It is a principle I set down with some care in the Wealth of Nations that public works ought to be erected and maintained only when the benefit to society exceeds what any private undertaking could supply, and when the revenues arising therefrom are sufficient, or nearly so, to defray their expense. The third runway proposed at Heathrow aerodrome has been commended to the nation on precisely this reasoning for the better part of two decades, and it is therefore a matter of no small consequence that the Department for Transport has now produced analysis suggesting the economic benefit previously advertised may exceed the actual benefit by a proportion of nine to one.

Let us sit with that fraction a moment, as a merchant might sit with an invoice that does not reconcile. The argument advanced in favour of this great work of public improvement was, in material part, an argument from national wealth: that the expansion of the capacity to receive and dispatch flying-machines would enlarge trade, stimulate commerce, and produce for the sovereign and the labouring population alike a prosperity sufficient to justify the considerable outlay. That argument, on the Department's own revised reckoning, was constructed upon figures which now appear to have been overstated by something approaching ninety parts in every hundred.

The net cost of the undertaking, when all factors are brought to account — including those externalities which my Theory of Moral Sentiments would counsel us never to set aside merely because they resist easy valuation — is placed by the same analysis at as much as sixty-two thousand and five hundred millions of pounds sterling. This is not a sum that recommends itself to quiet acceptance. It is a sum that, distributed among the labouring families of these islands, would constitute a very material addition to their circumstances. Set against the revised benefit, it represents an exchange of a character that would give pause to even the most enthusiastic projector.

The projectors — and I use the word in its proper sense, meaning those who devise and promote schemes of great apparent promise — have long argued that national prosperity requires this additional strip of ground and macadamised surface. The nation's legislators were, it seems, furnished with estimates of that prosperity which the Department's own officers now regard as considerably too generous.
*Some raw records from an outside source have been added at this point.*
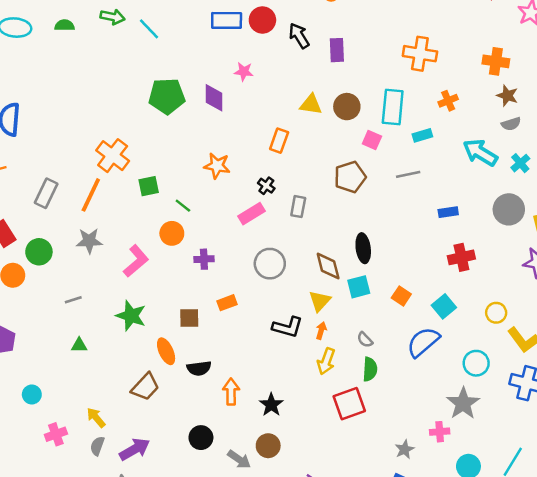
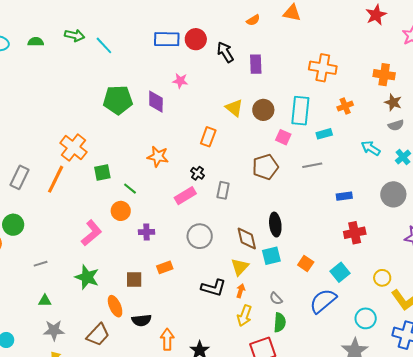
yellow triangle: (311, 104) -> (234, 108), turned 30
cyan arrow: (480, 153) -> (371, 148), size x0.7
gray star: (89, 241) -> (54, 330), moved

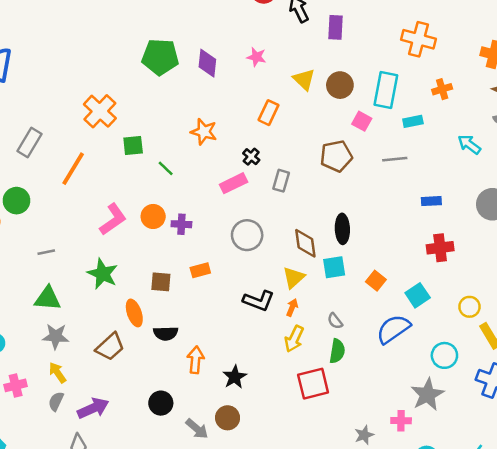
pink star: (180, 81) -> (256, 57), moved
orange line: (56, 179) -> (73, 169), moved
orange circle: (121, 211) -> (153, 216), moved
green triangle: (45, 301) -> (48, 298), size x1.6

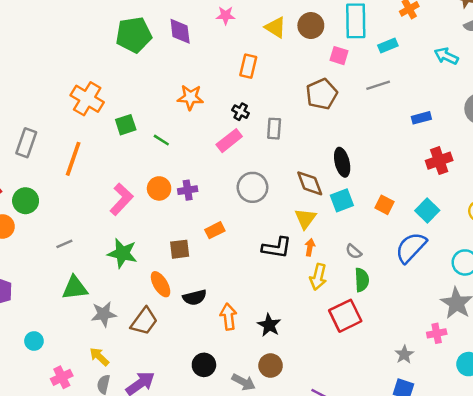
gray star: (56, 336) -> (104, 314), moved

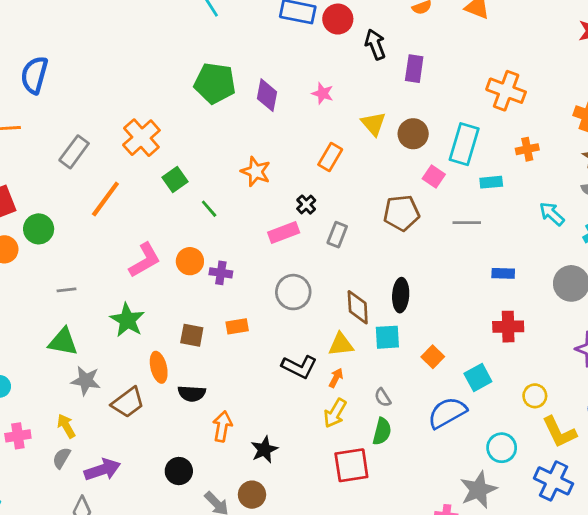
green square: (126, 125) -> (175, 179), turned -35
gray rectangle: (26, 143) -> (74, 152), moved
yellow triangle: (305, 218) -> (341, 344), turned 30

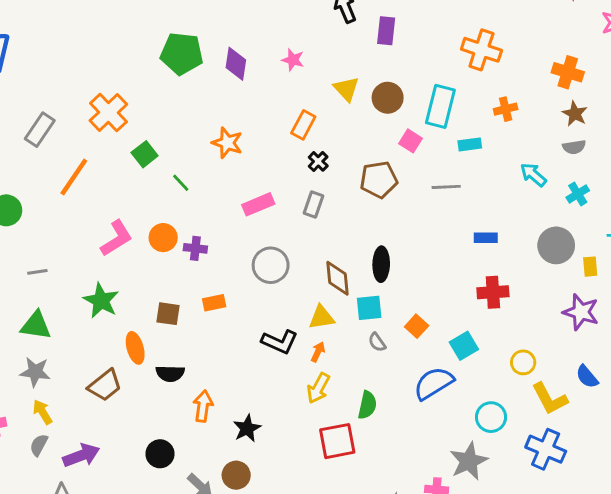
black cross: (306, 205) -> (318, 161), moved
gray star: (86, 381) -> (35, 372), moved
gray semicircle: (383, 398) -> (377, 342), moved

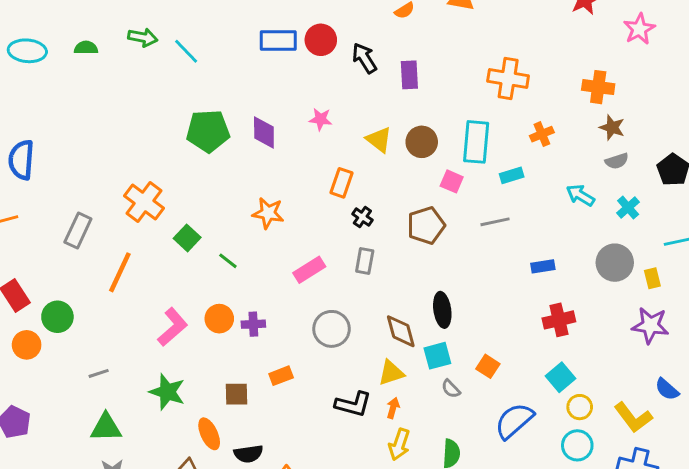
cyan square: (464, 346) -> (560, 377), moved
yellow circle: (523, 362) -> (580, 407), moved

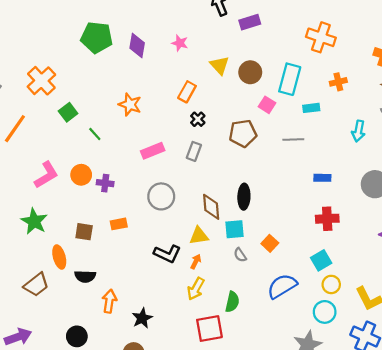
purple rectangle: (409, 75) -> (250, 22), turned 66
cyan arrow: (580, 195) -> (358, 131), turned -120

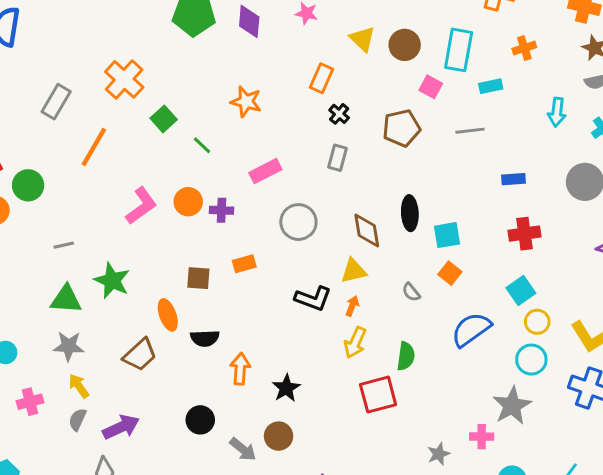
pink rectangle: (153, 151) -> (265, 171), moved
green star: (34, 221) -> (112, 281), moved
cyan square: (235, 229) -> (447, 235), moved

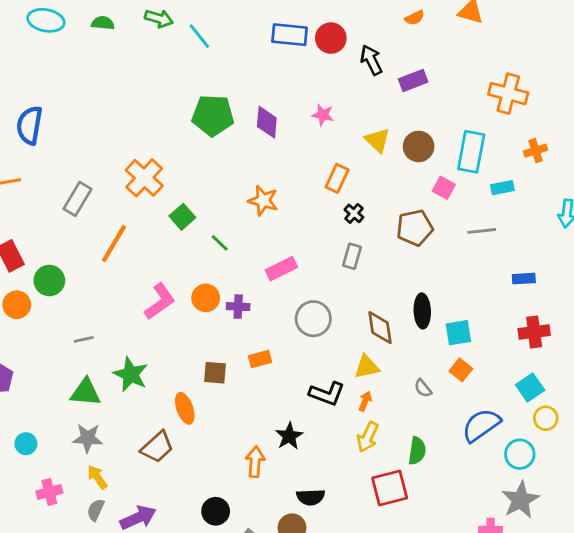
black semicircle: (205, 338) -> (311, 497), moved
cyan circle: (531, 360) -> (520, 454), moved
black star: (286, 388) -> (289, 436), moved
The mechanism by which such figures are produced, revised, and then quietly replaced by smaller figures is one that students of political economy will recognize as a pattern not confined to the aerodrome.

It is worth observing, without further embellishment, that sixty-two thousand and five hundred millions of pounds is sixty-two thousand and five hundred millions of pounds. A properly constituted system of public accounting, which I advocated and which remains as necessary as ever, would have required that this figure, and the uncertainty surrounding the benefit figure, be placed before the sovereign and the public before the decision was taken rather than some considerable interval after. That it appears now, when foundations may already be drawn, is a feature of public finance that no revision of the arithmetic will correct.